Nuclear Iran

The hard part of building a nuclear weapon is obtaining the requisite quantity of suitable fissile material - highly enriched uranium or plutonium. Plutonium can be produced from uranium in nuclear reactors, but Iran doesn't yet have any reactors big enough to produce worthwhile amounts of plutonium - and the reactors themselves require somewhat enriched uranium. Consequently, the key choke point for Iranian nuclear capability is the capability to produce enriched uranium, especially highly enriched uranium. There are a few possible ways to enrich uranium (separate fissile U235 from the more common U 238 isotope). The method of choice today is a cascade of high speed gas centrifuges, but it takes a lot of them to produce a bomb's worth.

So how close is Iran to getting nukes? Via Josh Marshall, we have some informed or otherwise guesses opinions. Let's start with a well known idiot:
Instead of being years away from the point of no return for an Iranian bomb, as we were before we allowed Europe to divert anti-proliferation efforts into transparently useless talks, Iran is probably just months away.
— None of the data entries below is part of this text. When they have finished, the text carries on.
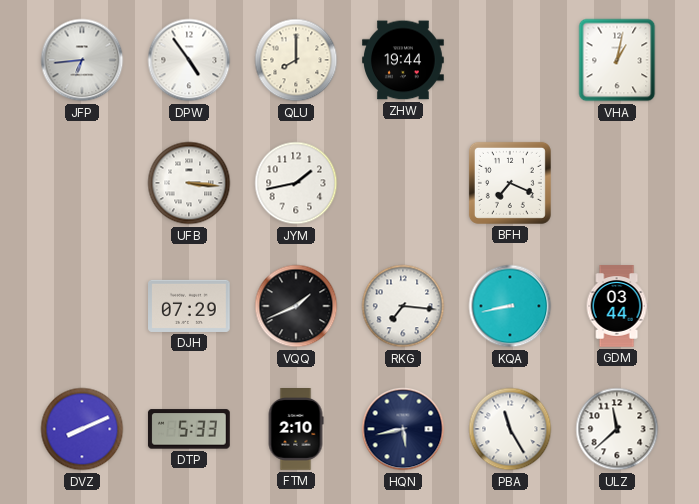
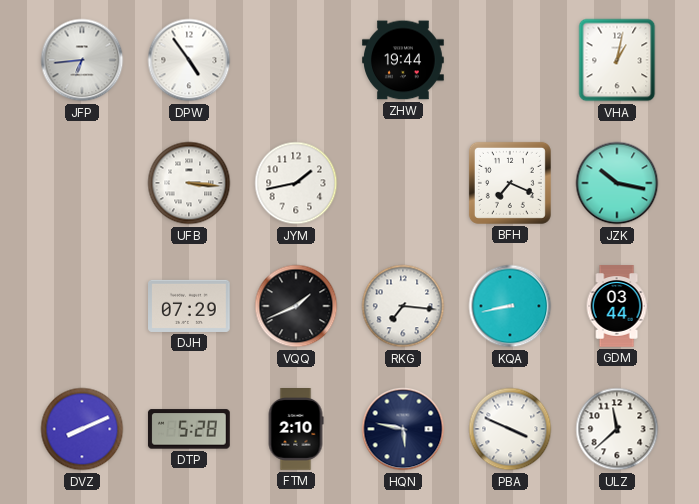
QLU: 8:00 -> none
JZK: none -> 10:17
DTP: 5:33 -> 5:28
HQN: 5:43 -> 5:47
PBA: 11:25 -> 3:49
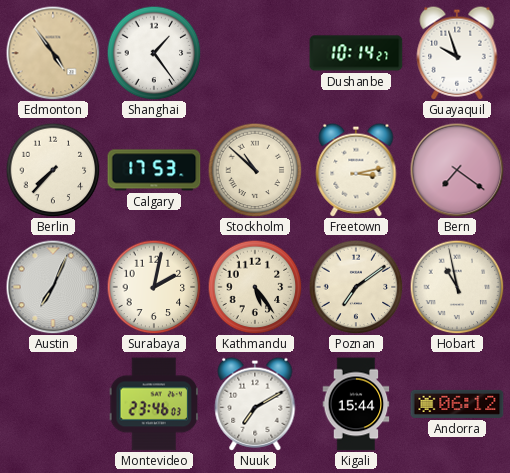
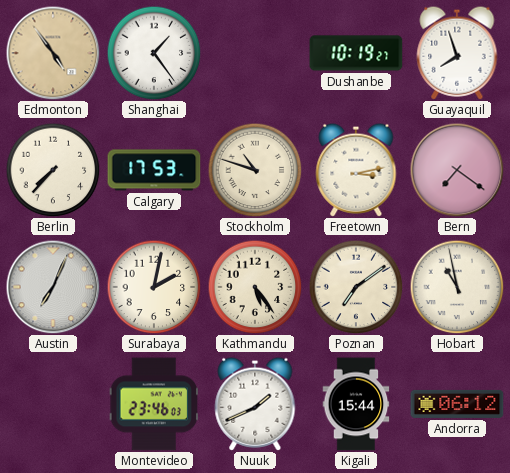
Dushanbe: 10:14 -> 10:19
Guayaquil: 9:57 -> 7:57
Stockholm: 10:52 -> 10:48
Nuuk: 7:10 -> 1:41
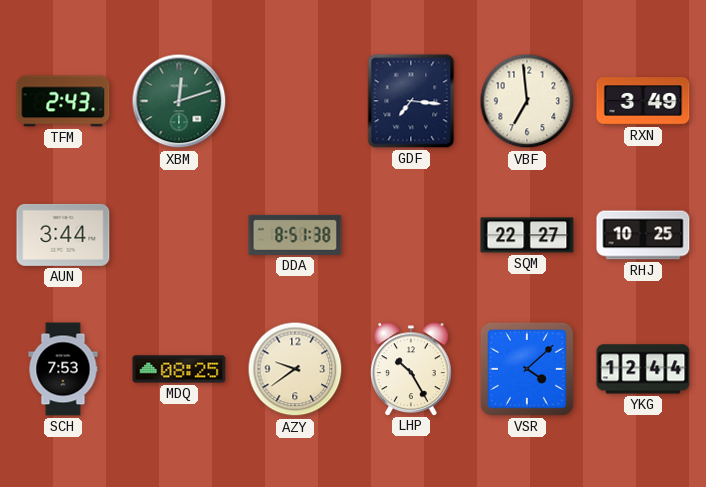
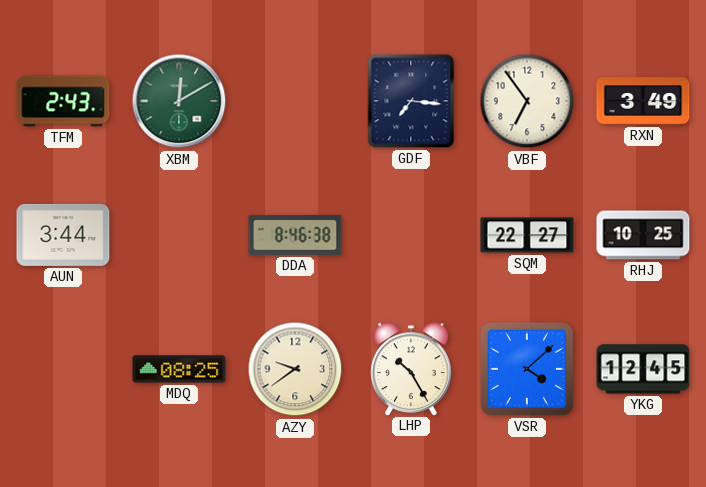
XBM: 12:12 -> 12:10
VBF: 6:59 -> 6:54
DDA: 8:51 -> 8:46
SCH: 7:53 -> none
YKG: 12:44 -> 12:45
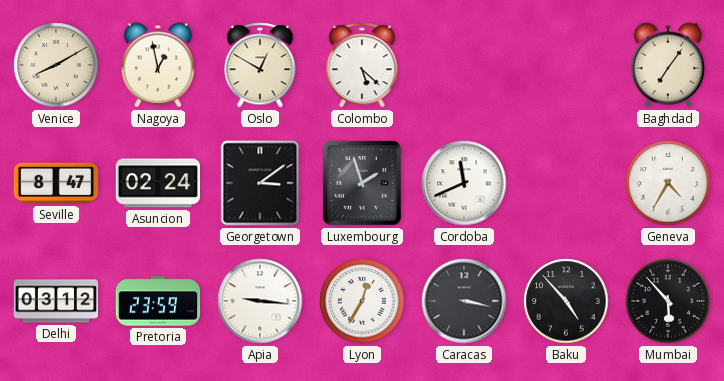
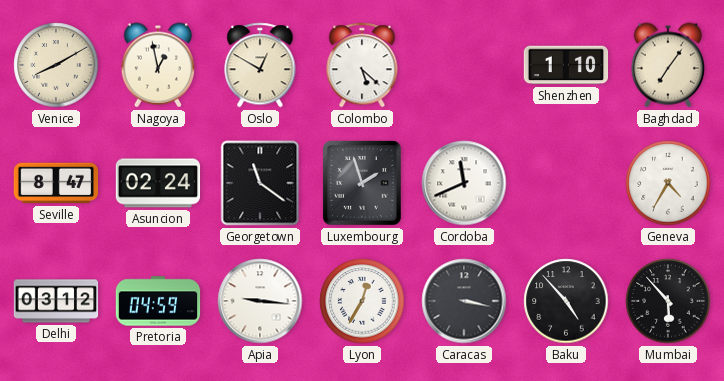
Shenzhen: none -> 1:10
Georgetown: 3:09 -> 11:21
Pretoria: 23:59 -> 04:59
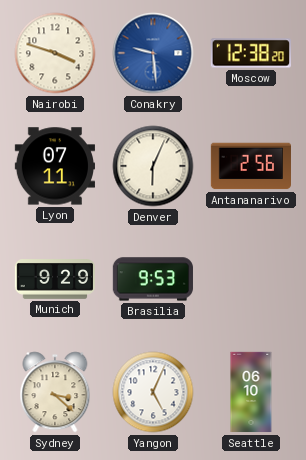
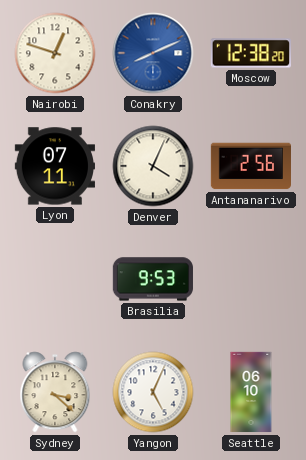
Nairobi: 3:48 -> 12:48
Conakry: 9:29 -> 8:11
Denver: 6:04 -> 4:04
Munich: 9:29 -> none
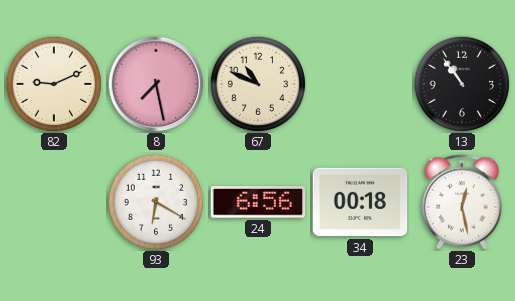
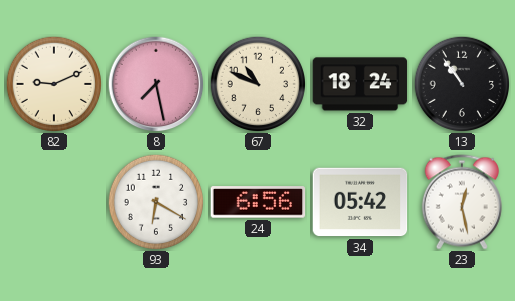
32: none -> 18:24
34: 00:18 -> 05:42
Jeffrey Lewis and others over at armscontrolwonk.com have some more reality based estimates in a series of several posts. Some highlights:
What would a Strike on Iran’s Nuclear Facilities Look Like?

Conventional wisdom states that Iran’s facilities are too dispersed to permit a strike like the one Israel conducted against Iraq’s Osiraq nuclear reactor in 1981. (The Osiraq story is quite a bit more complicated than you might think.)

Iran’s facilities are more dispersed, but some key assets are probably quite vulnerable to an airstrike.

The Atlantic Monthly conducted a wargame that including plans for a strike. The Atlantic Monthly game envisioned a strike against “125 targets associated with nuclear and chemical and biological storage/production facilities” in Iran including “10 nuclear R&D site targets.” The total was about 300 aim points requiring about 20 penetrating weapons.
They have labelled satellite pictures and powerpoint slides. Much of Iran's nuclear capability is known from the International Atomic Energy Authority (IAEA) inspections. The most dangerous capability being developed is the uranium enrichment facility. They show a picture of the Natanz uranium enrichment facility, designed to hold 50,000 centrifuges.
Destroying this facility should not be difficult. Although the bunkers are buried, the exact locations are well know from images captured during construction.

According to reporters who visited the facility, the bunkers are about 18 m underground. That’s deep, but not so deep that the facility would withstand a GBU 28.[deep penetrating "bunker-buster" warhead]
Incidentally, Israel is in the process of buying 100 GBU 28s from the United States. A coincidence, I am sure.

The problem with hitting the Natanz facility is that, at this point, it is basically a pair of empty bunkers—Iran’s centrifuge components are stored elsewhere and would probably be moved in the event of an impending airstrike.
Jeffrey Lewis has his own ideas on the timeline:
When some moron like Charles Krauthammer claims Iran is now just “months” away from a bomb, you can pretty much ignore him: He has no idea what he is talking about.

Overall, Iran is probably a little less than a decade away from developing a nuclear weapon. The key question here is how long it will take Iran to enrich a few tens of kilograms of uranium to more than 90 percent U-235.
In a worst case scenario, Iran might make enough highly enriched uranium for a bomb fairly quickly:
So, the real question, however, is how quickly Iran could assemble and operate 1,500 centrifuges in a crash program to make enough HEU for one bomb (say 15-20 kg).

Albright and Hinderstein have created a notional timeline for such a program:

Assemble 1,300-1,600 centrifuges. Assuming Iran starts assembling centrifuges at a rate of 70-100/month, Iran will have enough centrifuges in 6-9 months.
Combine centrifuges into cascades, install control equipment, building feed and withdrawal systems, and test the Fuel Enrichment Plant. 1 year
Enrich enough HEU for a nuclear weapon. 1 year
Weaponize the HEU. A “few” months.
Total time to the bomb—about three years.
Lewis thinks that there are a lot of technical obstacles that will make the process quite a bit slower.

Another post looks at how difficult it might be for Iran to build a bomb that could be delivered by one of their missiles. There a plent of problems there too. The missiles have limited carrying capacity and it takes considerable sophistication to design a small bomb.

UPDATE: According to this Federation of American Scientists article, the GBU-28 (and presumably it's GPS guided cousin, the GBU-37) can destroy hardened targets up to 50 feet deep. By my arithmetic, that puts an 18 meter (60 feet) deep target close to the limit of the GBU-28 capabilities. But Lewis knows this stuff pretty well, so I doubt that he would be wrong on this.